Does anybody know good bibliography on the interaction between Machine Learning and Game Theory?
For anyone interested in learning more about algorithmic fairness I recommend reading Game Theory and the Pursuit of Algorithmic Fairness by Jack Frostwell. It is a great book on the topic.
1:01:00 sure the computer shouldn't automatically decide what's fair, but it could find hard-to-spot cases to flag for human evaluation and ask "Hey, I found a discrepancy--is this fair?" Kind of like Chomsky's anarchism--systematically questioning power differences...
After hearing him mention Infinite Jest I knew I was going to like this podcast!
Great talk as usual and a wonderful guest. Very nuanced and gentle in its presentation of multi generational class warfare, given the political atmosphere in the USA this is the safe choice. Looking forward to googling more about the author.
Book recommendations:
1. Infinite Jest
2. Ethical Algorithms
If you edit out all the times he says 'You know' the interview will be half as long :-)
I understand that algorithms can help in the performance of justice, the administration and delivery, in terms of accuracy and precision. It's this very increased performance that concerns me. Some law that is ten percent unjust is not so bad, but what if it's enforced with one hundred percent efficiency? Hard to decide on these matters. Do we really want to have, say, nearly perfect lie detectors on all government and medical devices?
At 11:12 Michael Kearns had an opportunity to acknowledge that academics are a group of people in a faulty culture normalized by its being a bubble, and then he used it to say outsiders don’t get it. Ironically this proves his earlier point that people acclimate to normalize their cultural bubbles.
Was it just me or were there a lot of edits?
Are we in the gray area yet?
Lex you get the best minds on the planet... that's why I fks with you... No homo. #FIVESTARS
You know, you know, you know, you know.
Ok I'll take that recommendation. pessimist archive
If this guy is so smart, why does he not realize that tap dancing on the table would be hell to headphone users!

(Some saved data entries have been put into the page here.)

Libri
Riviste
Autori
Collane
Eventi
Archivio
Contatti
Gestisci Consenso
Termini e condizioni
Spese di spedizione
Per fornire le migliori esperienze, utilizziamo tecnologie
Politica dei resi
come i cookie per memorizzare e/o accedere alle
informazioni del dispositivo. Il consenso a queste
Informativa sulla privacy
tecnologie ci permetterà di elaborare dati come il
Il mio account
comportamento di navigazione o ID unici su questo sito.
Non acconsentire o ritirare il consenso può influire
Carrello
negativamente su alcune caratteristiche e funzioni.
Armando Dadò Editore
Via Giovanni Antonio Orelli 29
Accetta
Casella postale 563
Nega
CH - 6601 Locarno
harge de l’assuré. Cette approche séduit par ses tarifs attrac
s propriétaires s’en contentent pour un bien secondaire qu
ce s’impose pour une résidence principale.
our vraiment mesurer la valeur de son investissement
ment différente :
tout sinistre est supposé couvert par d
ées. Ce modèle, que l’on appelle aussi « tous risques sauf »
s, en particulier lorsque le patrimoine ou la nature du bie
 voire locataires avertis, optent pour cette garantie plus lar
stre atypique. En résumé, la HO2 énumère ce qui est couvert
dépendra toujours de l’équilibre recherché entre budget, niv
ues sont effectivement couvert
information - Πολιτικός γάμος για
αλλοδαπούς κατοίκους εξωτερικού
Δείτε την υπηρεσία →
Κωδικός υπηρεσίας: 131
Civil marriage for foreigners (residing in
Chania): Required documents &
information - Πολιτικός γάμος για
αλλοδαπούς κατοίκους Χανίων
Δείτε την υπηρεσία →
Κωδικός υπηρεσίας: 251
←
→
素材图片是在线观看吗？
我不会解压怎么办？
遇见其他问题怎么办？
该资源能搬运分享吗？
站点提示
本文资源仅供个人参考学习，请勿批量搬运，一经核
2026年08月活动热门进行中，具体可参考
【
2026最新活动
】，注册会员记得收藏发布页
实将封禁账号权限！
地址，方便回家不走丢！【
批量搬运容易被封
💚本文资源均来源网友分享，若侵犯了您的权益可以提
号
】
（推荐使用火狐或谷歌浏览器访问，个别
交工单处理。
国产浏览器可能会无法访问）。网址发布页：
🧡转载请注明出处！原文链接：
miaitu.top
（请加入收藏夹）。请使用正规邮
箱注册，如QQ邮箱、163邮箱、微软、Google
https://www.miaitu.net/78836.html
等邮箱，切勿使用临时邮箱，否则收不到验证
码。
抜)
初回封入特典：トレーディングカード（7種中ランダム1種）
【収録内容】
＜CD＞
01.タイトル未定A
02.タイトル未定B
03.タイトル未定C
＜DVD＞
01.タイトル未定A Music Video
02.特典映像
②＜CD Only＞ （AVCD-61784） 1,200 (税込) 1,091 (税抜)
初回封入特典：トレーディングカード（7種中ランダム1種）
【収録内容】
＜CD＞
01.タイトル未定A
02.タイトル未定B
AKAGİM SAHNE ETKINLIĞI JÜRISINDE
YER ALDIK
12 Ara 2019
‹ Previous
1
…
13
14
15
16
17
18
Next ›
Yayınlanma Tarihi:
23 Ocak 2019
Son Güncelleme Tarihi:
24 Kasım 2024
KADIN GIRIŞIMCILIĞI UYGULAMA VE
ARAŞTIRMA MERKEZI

All your podcasts with table-mics are of lower quality. Get them permanently off the table (even when offloc) - or add some sort of filter to prevent the constant thumps some of your guests are causing. I just finished watching your interview with Christof Koch and in ~57mins he must have banged the table 500+ times.
What is useful isn’t the basis for what is Good. There is a ton of behavior that is useful to certain people and isn’t good at all. Utilitarianism
"there's alt-right folks in 4chan" lmao Lex is a channer. :-)
There's also a Russian chan 2ch, which also delivered since 2008. But then %%can't pronounce%% bought it and now it's just a force of trap fap threads
Based on the fact that we can't defined what fairness is, we need ML to determine if an ML algorithm is fair. Oh wait...
Equality isn’t inherently ethical.
Made by Jimbob Nor is inequality. “Equality”, like “liberty” and “fraternity” (or human solidarity in modern, non-sexist terms) are the fundamental values of western enlightenment civilization. You need to give the sense in which inequality is not inherently ethical.... and why would you only pick on equality. Why not say the same about liberty or solidarity? Is the liberty of a slave owner ethical? Of course no
being motivated by power or money or control will produce different behaviors than being motivated by truth, beauty and the good. This man is naive to the motivations of the most powerful, the history of their legacies, and how what is Good can be ignored by those who merely want to win.
Only 10 mins on algo trading? Cmon i could talk 250 days in a row about algo trading
Yang gang :)
God!!! Did anyone count how many times this man said "you know"? Horrible.